Actually, statements in recent quarterly filings convey an attempt by the company to drive more revenue from additional restructuring initiatives:
“The Company has increased marketing efforts in its ruggedized displays, TEMPEST products and services and small specialty displays in an effort to increase revenue. New products in the ruggedized and TEMPEST areas have been developed and are now being evaluated by potential customers. In addition, the Company has continued to streamline its operations and is focusing on increasing revenues by executing initiatives such as upgrading its sales and marketing efforts including targeting efforts towards repeatable business, the hiring of an experienced Rugged Display Business Development Manager, increased customer visits, trade shows and e-mail blasts to market all the product lines it sells. The Company was able to increase its fiscal revenue over the prior fiscal year and has been implementing a plan to increase revenues at all the divisions,”
Should our curiosity become piqued enough, we will take a deeper look into the industry and the markets the company is focusing on right now.
For now, we will continue to track this development as it is unclear which existing contracts or recurring revenue will end and put pressure on VIDE to close more contracts like the ones announced this week.
Furthermore, the company’s quarterly revenue run rate is still below historical highs.

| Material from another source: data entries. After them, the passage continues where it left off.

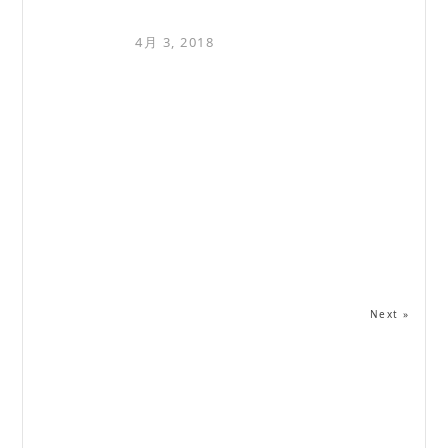
4月 3, 2018
Next »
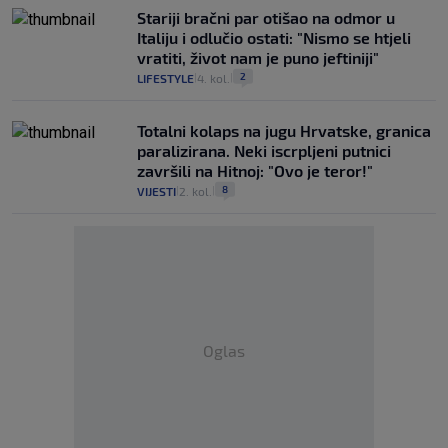
Stariji bračni par otišao na odmor u
Italiju i odlučio ostati: "Nismo se htjeli
vratiti, život nam je puno jeftiniji"
2
LIFESTYLE
4. kol.
|
|
Totalni kolaps na jugu Hrvatske, granica
paralizirana. Neki iscrpljeni putnici
završili na Hitnoj: "Ovo je teror!"
8
VIJESTI
2. kol.
|
|
Oglas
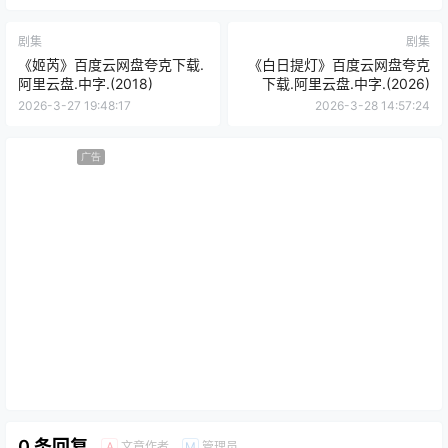
剧集
剧集
《姬芮》百度云网盘夸克下载.
《白日提灯》百度云网盘夸克
阿里云盘.中字.(2018)
下载.阿里云盘.中字.(2026)
2026-3-27 19:48:17
2026-3-28 14:57:24
广告
0 条回复
文章作者
管理员
A
M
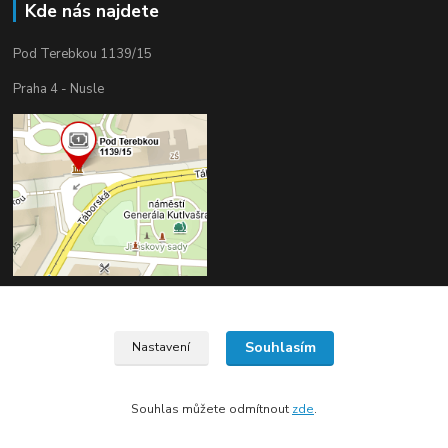
Kde nás najdete
Pod Terebkou 1139/15
Praha 4 - Nusle
Souhlasím
Nastavení
Upravit sběr cookies.
Souhlas můžete odmítnout
zde
.
Vytvořeno na
Eshop-rychle.cz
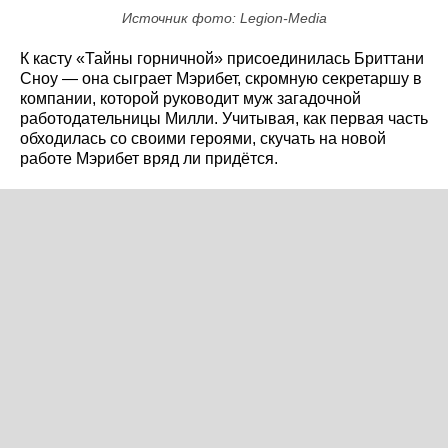
Источник фото: Legion-Media
К касту «Тайны горничной» присоединилась Бриттани
Сноу — она сыграет Мэрибет, скромную секретаршу в
компании, которой руководит муж загадочной
работодательницы Милли. Учитывая, как первая часть
обходилась со своими героями, скучать на новой
работе Мэрибет вряд ли придётся.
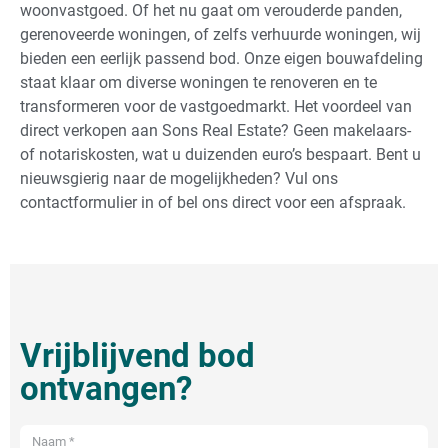
woonvastgoed. Of het nu gaat om verouderde panden,
gerenoveerde woningen, of zelfs verhuurde woningen, wij
bieden een eerlijk passend bod. Onze eigen bouwafdeling
staat klaar om diverse woningen te renoveren en te
transformeren voor de vastgoedmarkt. Het voordeel van
direct verkopen aan Sons Real Estate? Geen makelaars-
of notariskosten, wat u duizenden euro’s bespaart. Bent u
nieuwsgierig naar de mogelijkheden? Vul ons
contactformulier in of bel ons direct voor een afspraak.
Vrijblijvend bod
ontvangen?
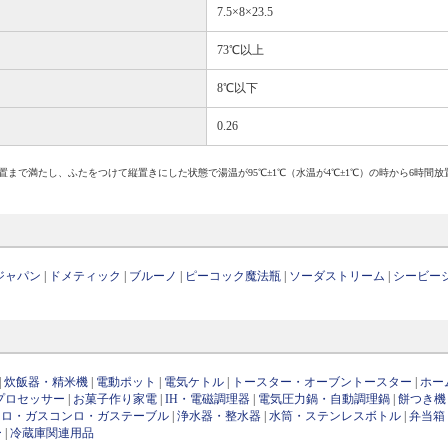
7.5×8×23.5
73℃以上
8℃以下
0.26
置まで満たし、ふたをつけて縦置きにした状態で湯温が95℃±1℃（水温が4℃±1℃）の時から6時間
ジャパン
|
ドメティック
|
ブルーノ
|
ピーコック魔法瓶
|
ソーダストリーム
|
シービー
|
炊飯器・精米機
|
電動ポット
|
電気ケトル
|
トースター・オーブントースター
|
ホー
プロセッサー
|
お菓子作り家電
|
IH・電磁調理器
|
電気圧力鍋・自動調理鍋
|
餅つき機
ンロ・ガスコンロ・ガステーブル
|
浄水器・整水器
|
水筒・ステンレスボトル
|
弁当箱
ー
|
冷蔵庫関連用品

But we definitely want to see if more new contracts will come from some of the restructuring initiatives highlighted in the recent quarterly filings.
Investors should note that there is an InfoArb aspect to the contracts as they are only listed on the Company’s website and not in the news flow section at Otcmarkets.com. This is actually part of the reason we want to monitor the website more closely for any other awards, knowing that there is a chance it will just go unnoticed.